How Christmas Trees Became a Popular Tradition

Christmas tree in 1836

Light & Horton/Public


The husband of Queen Victoria, Prince Albert, gets the credit for making Christmas trees fashionable, as he famously set one up in Windsor Castle in the late 1840s. Yet there are reports of Christmas trees appearing in the United States years before the royal Christmas tree made a splash in American magazines.

One classic yarn is that Hessian soldiers had been celebrating around a Christmas tree when George Washington caught them by surprise at the battle of Trenton.

The Continental Army did cross the Delaware River to surprise the Hessians on Christmas night 1776, but there is no documentation of a Christmas tree having been present.

Another story is that a Hessian soldier who happened to be in Connecticut set up America's first Christmas tree in 1777. While that's accepted local lore in Connecticut, there also doesn't seem to be any documentation of the story.

A German Immigrant and His Ohio Christmas Tree

In the late 1800s a story circulated that a German immigrant, August Imgard, had set up the first American Christmas tree in Wooster, Ohio, in 1847. The story of Imgard appeared often in newspapers as a holiday feature. The basic version of the tale was that Imgard, after arriving in America, was homesick at Christmas. So he cut down the top of a spruce tree, brought it indoors, and decorated it with handmade paper ornaments and small candles.

In some versions of the Imgard story he had a local tinsmith fashion a star for the top of the tree, and sometimes he was said to have decorated his tree with candy canes.

There actually was a man named August Imgard who lived in Wooster, Ohio, and his descendants kept the story of his Christmas tree alive well into the 20th century. And there is no reason to doubt that he decorated a Christmas tree in the late 1840s. But there is a documented account of an earlier Christmas tree in America.

First Documented Christmas Tree in America

A professor at Harvard College in Cambridge, Massachusetts, Charles Follen is known to have set up a Christmas tree in his home in the mid-1830s, more than a decade before August Imgard would have arrived in Ohio.

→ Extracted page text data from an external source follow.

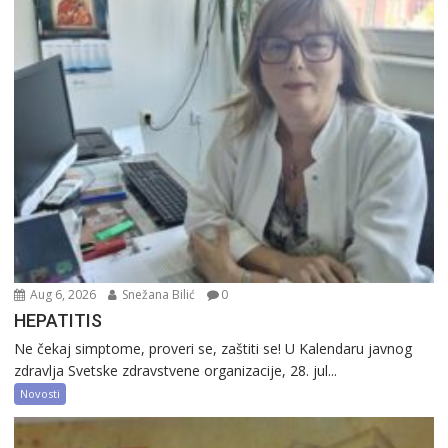
Aug 6, 2026
Snežana Bilić
0
HEPATITIS
Ne čekaj simptome, proveri se, zaštiti se! U Kalendaru javnog
zdravlja Svetske zdravstvene organizacije, 28. jul...
Novosti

Follen, a political exile from Germany, became known as a member of the abolitionist movement. The British writer Harriet Martineau visited Follen and his family at Christmas 1835 and later described the scene. Follen had decorated the top of a spruce tree with small candles and presents for his son Charlie, who was three years old.

The first printed image of a Christmas tree in America seems to have occurred a year later, in 1836. A Christmas gift book titled A Strangers Gift, written by Herman Bokum, a German immigrant who, like Charles Follen, was teaching at Harvard, contained an illustration of a mother and several small children standing around a tree illuminated with candles.

Earliest Newspaper Reports of Christmas Trees

The Christmas tree of Queen Victoria and Prince Albert became known in America in the late 1840s, and in the 1850s reports of Christmas trees began appearing in American newspapers.

A newspaper report described "an interesting festival, a Christmas tree," which was viewed in Concord, Massachusetts on Christmas Eve 1853. According to the account in the Springfield Republican, "all the children of the town participated" and someone dressed as St. Nicholas distributed presents.

Two years later, in 1855, the Times-Picayune in New Orleans published an article noting that St. Paul's Episcopal Church would be setting up a Christmas tree. "This is a German custom," the newspaper explained, "and one that has been of late years imported into this country, to the great delight of the young folks, who are its especial beneficiaries."

The article in the New Orleans newspaper offers details indicating that many readers would be unfamiliar with the concept:

"A tree of evergreen, in size adapted to the dimensions of the room in which it is displayed, is selected, the trunk and branches of which are to be hung with brilliant lights, and laden from the lowest bought to the topmost branch, with Christmas gifts, delicacies, ornaments, etc., of every imaginable variety, forming a perfect storehouse of rare presents from old Santa Claus.
What indeed can be more gratifying to children than to take them where their eyes will grow big and bright, feasting on such a sight on the eve of Christmas."

A Philadelphia newspaper, The Press, published an article on Christmas Day 1857 which detailed how various ethnic groups had brought their own Christmas customs to America. It said: "From Germany, in particular, comes the Christmas tree, hung all round with gifts of all sorts, interspersed with crowds of small tapers, which illuminate the tree and excite general admiration."

The 1857 article from Philadelphia whimsically described Christmas trees as immigrants who had become citizens, stating, "We are naturalizing the Christmas tree."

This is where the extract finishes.